ClickStream Analysis Tool

#clickstream #analysis #tools, #bigdata #cio #cto #cdo #agile #nosql #devops #database #cmo #digital #transformation #iot


ClickStream Analysis Tool

For those of you that want a free/easy clickstream analysis tool, have a look at StatViz. If you’re running Apache and using the standard log format then plugging in this tool is very easy.

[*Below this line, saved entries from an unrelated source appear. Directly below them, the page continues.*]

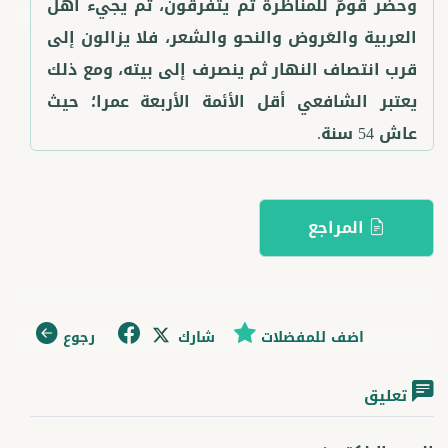
وحضر قومٌ للمناظرة ثم يتفرقون، ثم يجيء أهل
العربية والعَروض والنحو والشعر، فلا يزالون إلى
قرب انتصاف النهار ثم ينصرف إلى بيته، ومع ذلك
يعتبر الشافعي أقل الأئمة الأربعة عمرا؛ حيث
عاش 54 سنة.
المراجع
اضف للمفضلات
شارك
رجوع
تعليق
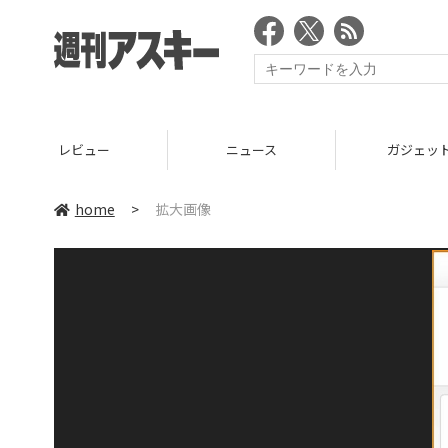
レビュー
ニュース
ガジェッ
home
>
拡大画像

  1. Download and install GraphViz. There’s an RPM for linux.
  2. Download and install StatViz in a directory. It’s basically one php file. The README file will tell you how to customize the configuration file and run it.
  3. I don’t have too many PHP apps running so there’s a couple of other things you may need to do. First, you’ll need PEAR:Config. Once you have this, uncompress/untar it the easiest thing to do is move it Config.php and the Config dir to /usr/share/pear. Second, statviz takes up a lot of memory so you may need to increase the memory_limit configuration parameter in your /etc/php.ini

That’s pretty much it.

You can run it using

/statviz.php –config configfile

and then create a gif file of the output by doing something like

dot -Tgif -o OutputGifFileName InputDotFile

If you put the output gif file in a web accessible dir then you’ll be able to see it from your browser.

Things To Look For

There are a number of things you’ll need to consider if you want accurate results:

  • Make sure you look at the bot extensions and make best attempts to get these filtered out.
  • Make sure you have all non-pages (graphics, js, css) filtered out.
  • If possible, try to filter out requests from internal users. Statviz doesn’t have a filter for this, so I just scrubbed out of the logs myself using a grep -v.
  • If you’re site has long URL’s, you will most certaintly want to clean them up before processing. The tool allows you to create an alias file, but you may need/want to do some log scrubbing on your own.
  • Play around with the GraphNReferrerPairs parameter. You can get a lot more detail on site activity with higher numbers, but the graph becomes the graph then becomes a lot more complex to digest. If you decide on a large graph, you may need to modify the source and change the size of the graph. It defaults to 10, 8 and there isn’t a parameter to configure this. I changed it to 20, 16 for most of my small graphs ( GraphNReferrerPairs <> ) and to 40, 32 for larger graphs.
  • Very long URLs are going to be a hassle, especially if they come from external referrers and out of your control. I put in some checks in the code to clip the very long URLs.

I’ve automated a couple of things on my site:
– A report that updates hourly on today’s activity.
– I archive a daily gif file. (I will add weekly and monthly in the future).
– I have a ‘full report’ that shows activity for the last 30 days. I update this daily.

I’ll put out another entry with a quick 101 on interpretting the results.